Other options are highly dependent on the input and the type of network used. Please refer to the corresponding sections for more information.

Tip

Typing clinicadl train {image|patch|roi|slice} --help will show you the networks that are available for training in this category.

Outputs

At the first level of the file system, outputs are identical regardless of the mode and network_type. Below is an example of the output file system for a network trained with data split between train and validation sets corresponding to a 5-fold cross-validation.

results
├── commandline.json
├── environment.txt
├── fold-0
├── fold-1
├── fold-2
├── fold-3
└── fold-4

where:

  • commandline.json is a file containing all the arguments necessary to reproduce the experiment,
  • environment.txt contains description of the environment used for the experiment,
  • fold-<i> is a folder containing the result of the run on the i-th split of the 5-fold cross-validation.

Validation procedure

A run of clinicadl train is necessarily associated to a TSV file system defining a series of data splits (k-fold cross-validation or single split). In the case of a single split the results folder will only contain a folder named fold-0.

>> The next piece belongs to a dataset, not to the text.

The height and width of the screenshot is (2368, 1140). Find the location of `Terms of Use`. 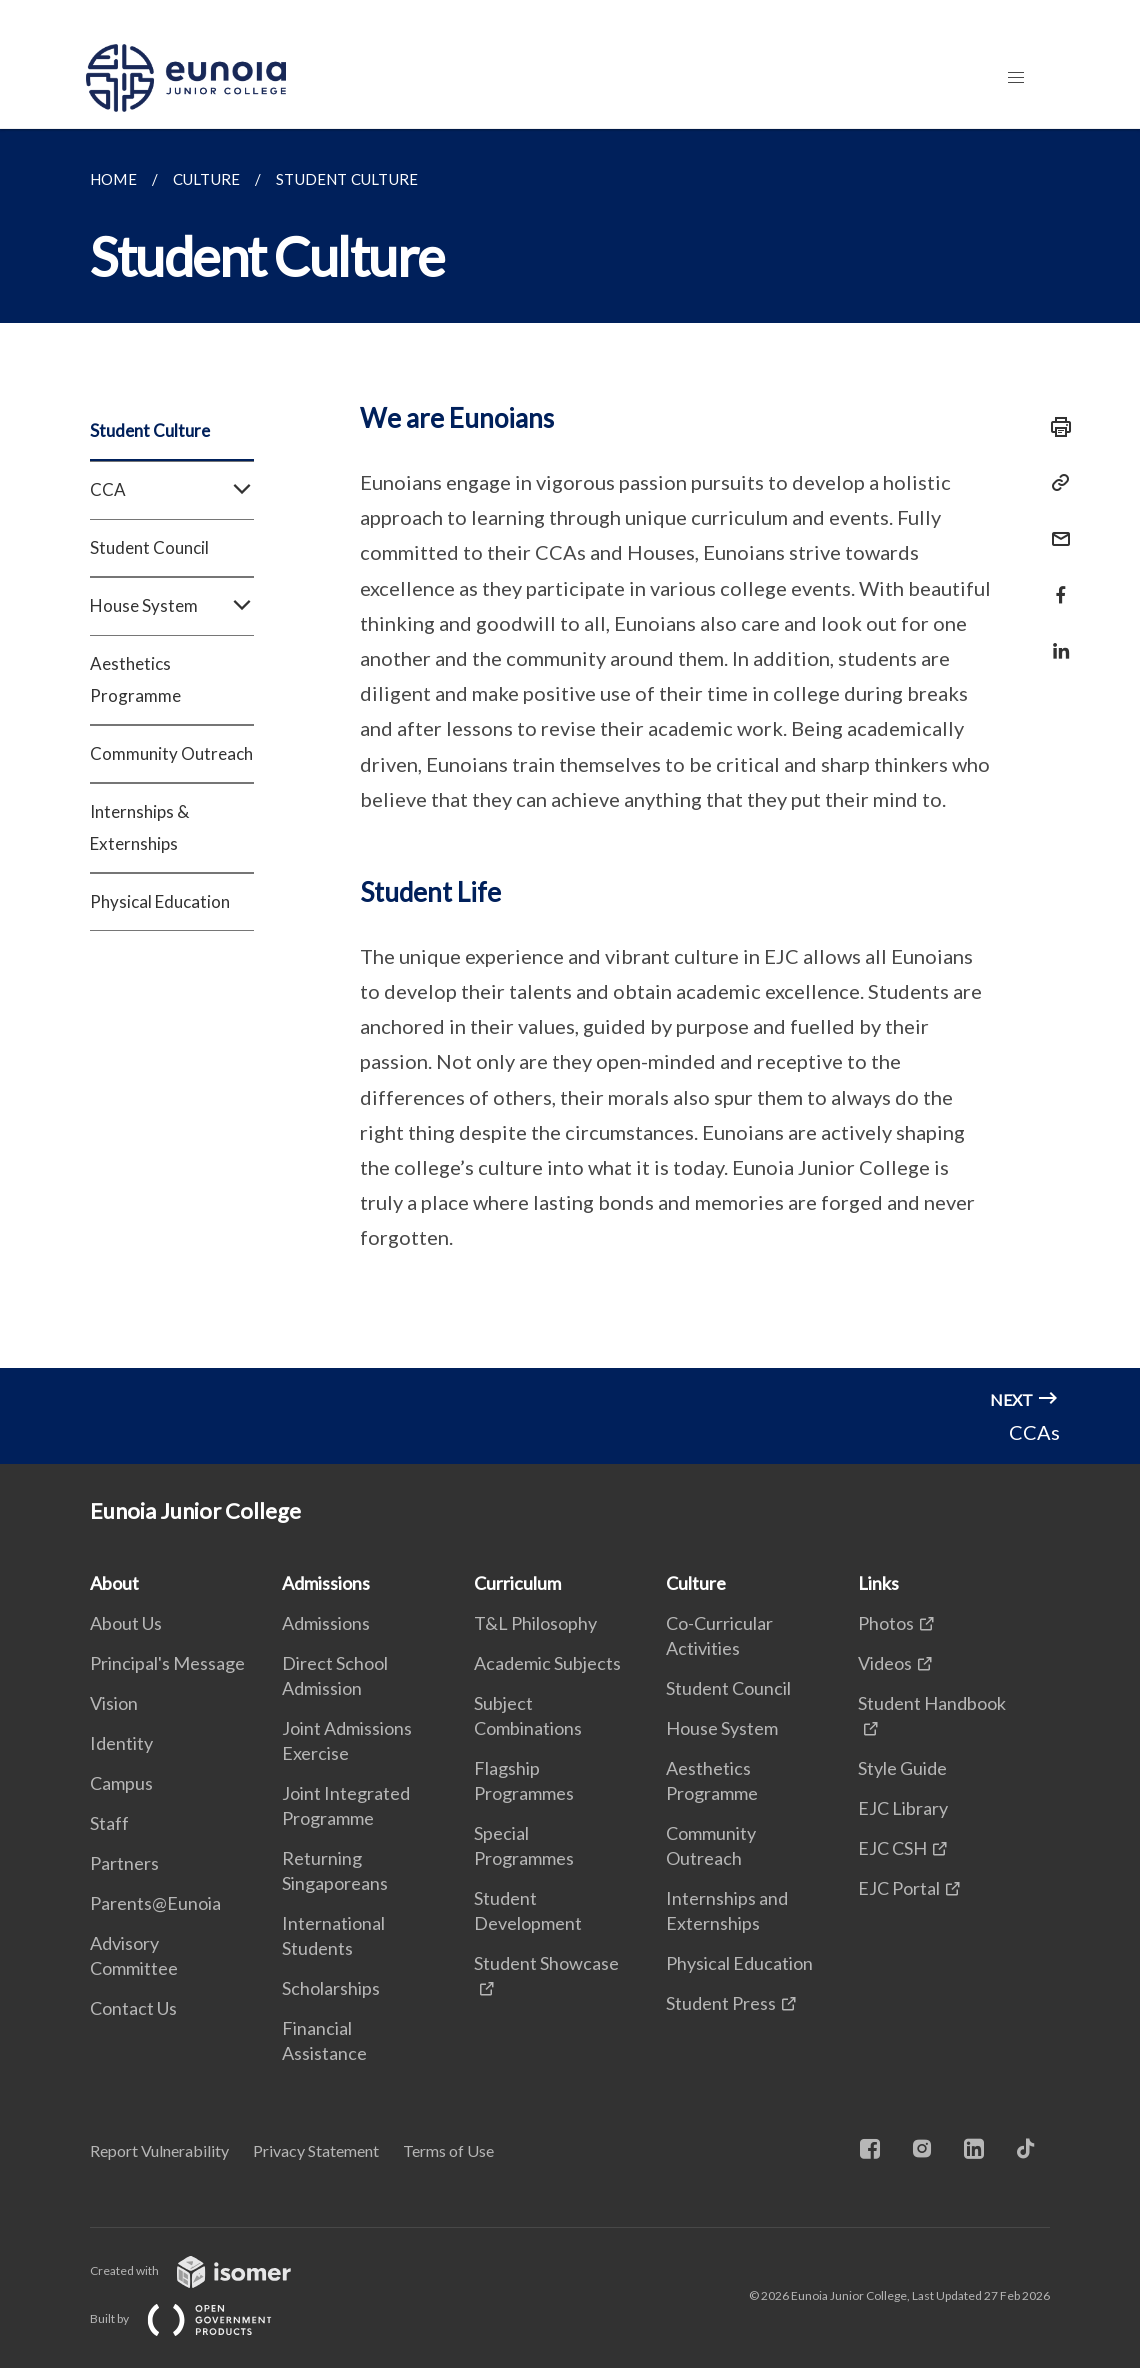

The structure of the fold-<i> folders partly depends on the type of network trained. They may contain the following folders:

  • models is the folder containing checkpoints saved at the end of each epoch, as well as the best model according to a specific metric on the validation set. The selection of a best model is only performed at the end of an epoch (a model cannot be selected based on internal evaluations in an epoch).
  • tensorboard_logs contains logs that can be visualized with TensorBoard.
  • cnn_classification specific to (multi)cnn contains TSV files corresponding to the evaluation of the best models as saved in models.
  • autoencoder_reconstruction specific to autoencoder contains reconstructions of the best model selected on the validation loss.